**What is required:** Your task is to retype, exactly and only, the lines from the one containing "Identify the click" to the final line of the entries, leaving out all pictures.

Data records:

>>>

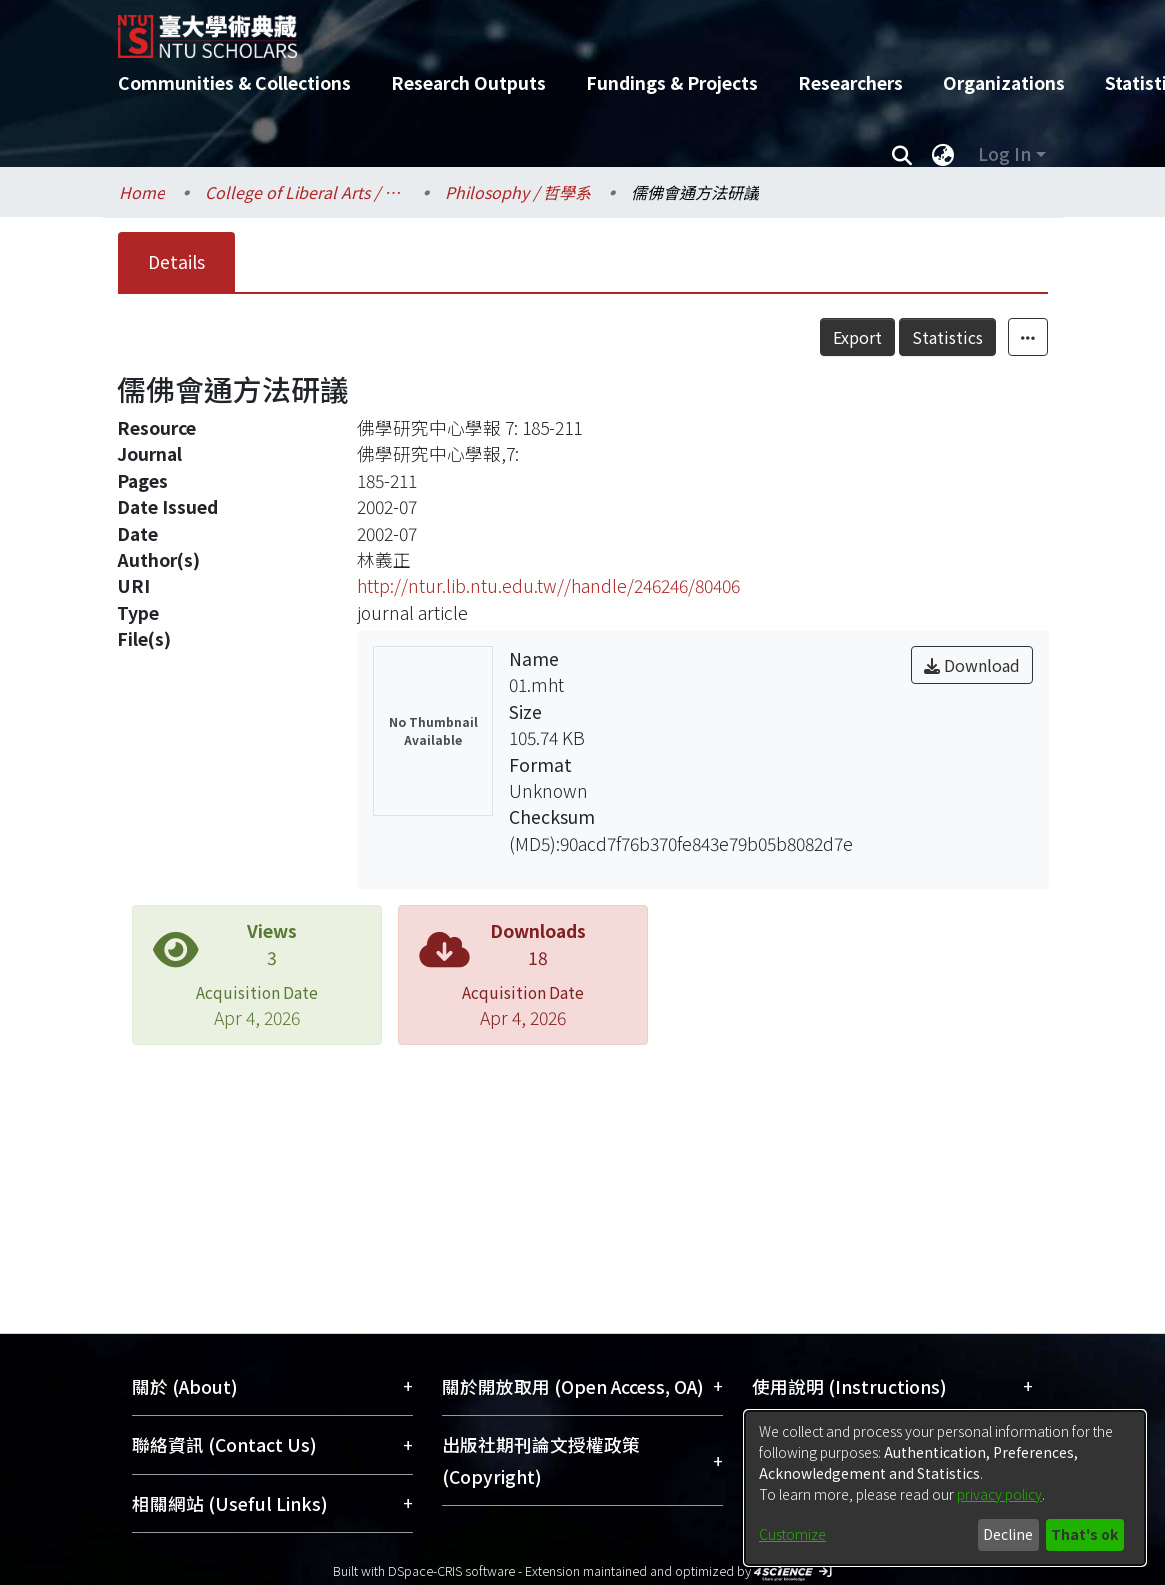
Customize (792, 1534)
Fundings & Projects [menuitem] (672, 82)
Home (142, 192)
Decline (1008, 1534)
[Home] (565, 29)
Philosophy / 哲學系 (518, 192)
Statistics (991, 337)
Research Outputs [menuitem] (468, 82)
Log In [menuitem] (1004, 153)
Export (901, 337)
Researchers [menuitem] (850, 82)
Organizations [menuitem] (1004, 82)
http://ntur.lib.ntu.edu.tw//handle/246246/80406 (548, 585)
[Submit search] (902, 154)
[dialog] (945, 1488)
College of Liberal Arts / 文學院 (305, 192)
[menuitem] (944, 154)
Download (972, 665)
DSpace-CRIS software (451, 1570)
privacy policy (999, 1494)
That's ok (1084, 1534)
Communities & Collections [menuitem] (234, 82)
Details (176, 261)
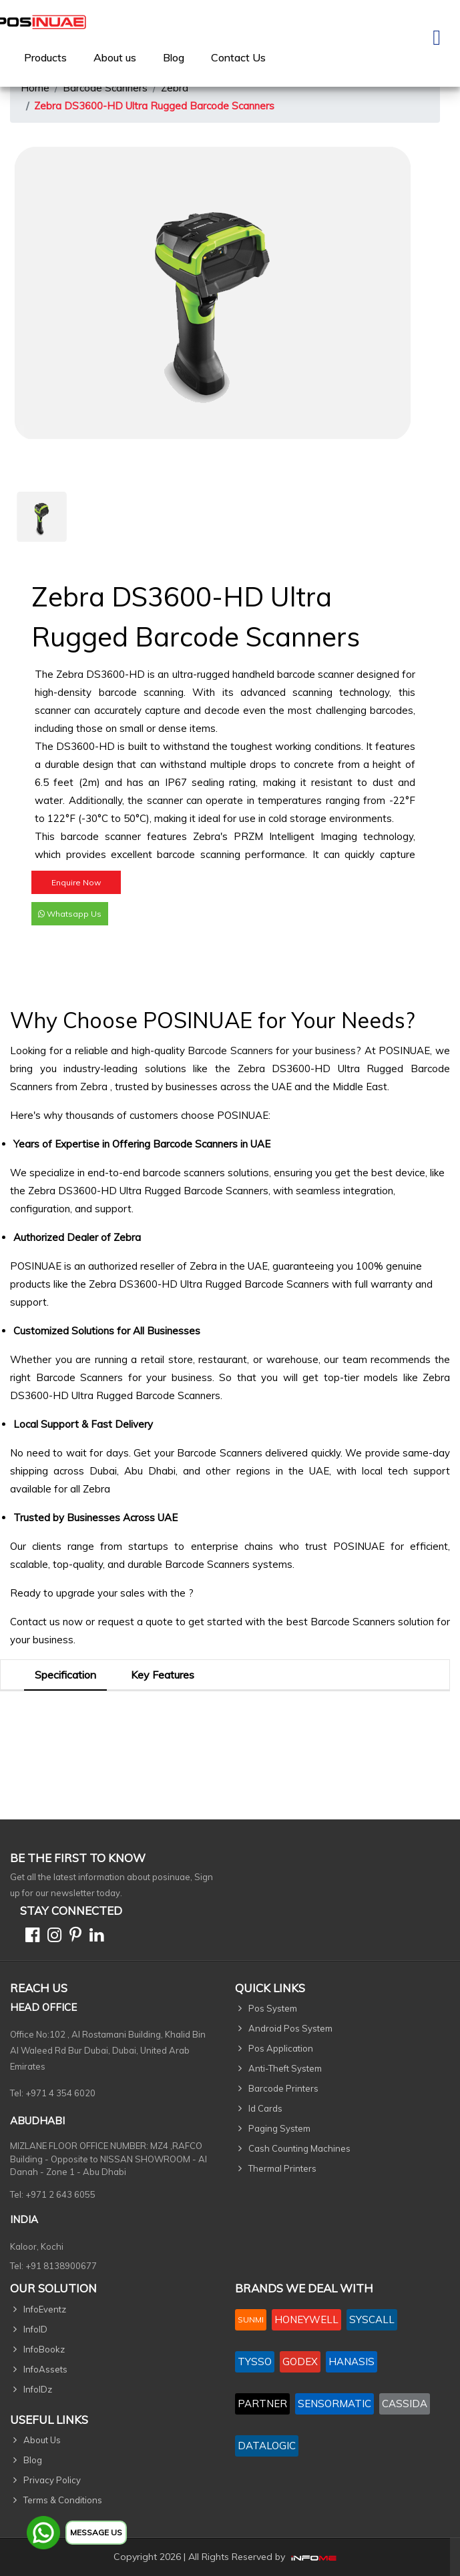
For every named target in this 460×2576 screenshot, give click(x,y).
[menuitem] (45, 57)
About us (114, 57)
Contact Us (238, 57)
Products (45, 57)
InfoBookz (44, 2349)
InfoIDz (37, 2389)
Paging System (279, 2128)
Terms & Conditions (62, 2500)
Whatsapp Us (69, 920)
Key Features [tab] (162, 1674)
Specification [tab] (65, 1674)
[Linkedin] (93, 1937)
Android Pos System (290, 2028)
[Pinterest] (72, 1937)
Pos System (272, 2008)
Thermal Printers (282, 2168)
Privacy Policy (52, 2480)
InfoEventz (44, 2309)
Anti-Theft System (285, 2068)
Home (35, 87)
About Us (42, 2440)
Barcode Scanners (105, 87)
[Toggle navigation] (436, 43)
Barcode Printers (283, 2088)
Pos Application (280, 2048)
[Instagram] (51, 1937)
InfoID (35, 2329)
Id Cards (265, 2108)
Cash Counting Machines (299, 2148)
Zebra (174, 87)
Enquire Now (76, 889)
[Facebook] (29, 1937)
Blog (173, 57)
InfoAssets (45, 2369)
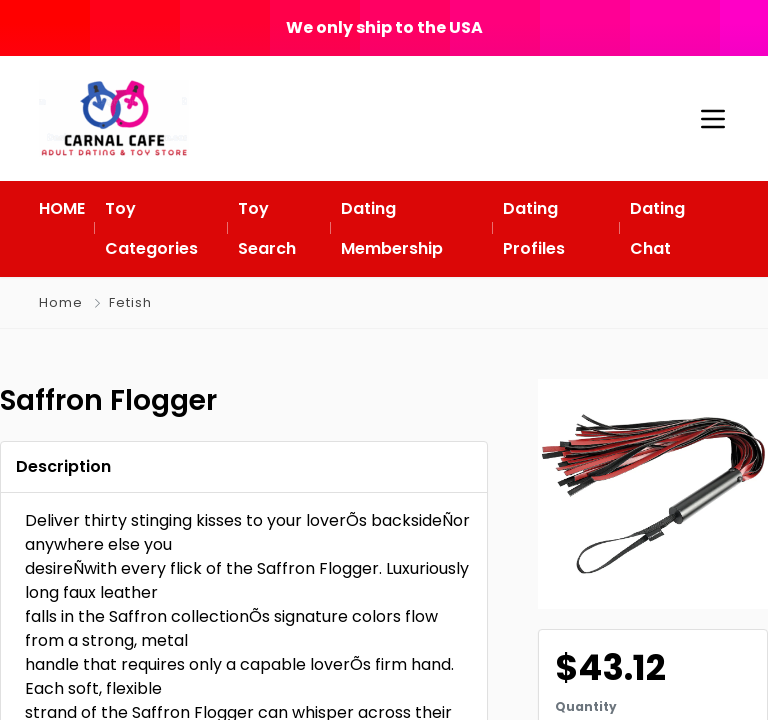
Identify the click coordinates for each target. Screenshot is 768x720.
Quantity (586, 706)
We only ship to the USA (384, 27)
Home (61, 302)
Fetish (130, 302)
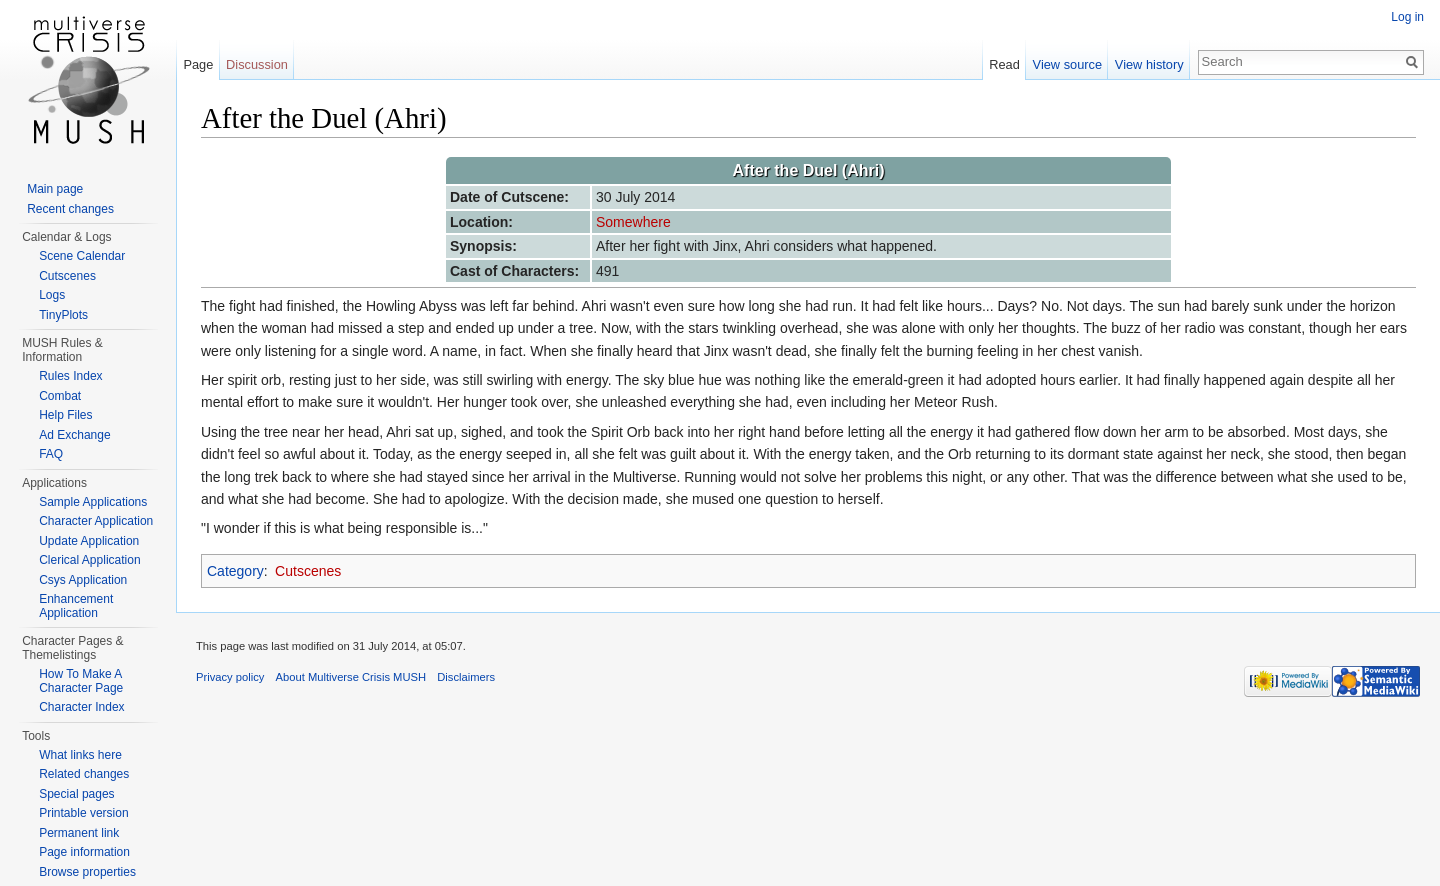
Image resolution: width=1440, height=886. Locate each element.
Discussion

<<<

**Result for this task:**
Identify the click coordinates for each target. Screenshot is 768x720.
Quantity (586, 706)
We only ship to the USA (384, 27)
Home (61, 302)
Fetish (130, 302)
Image resolution: width=1440, height=886. Locate each element.
Discussion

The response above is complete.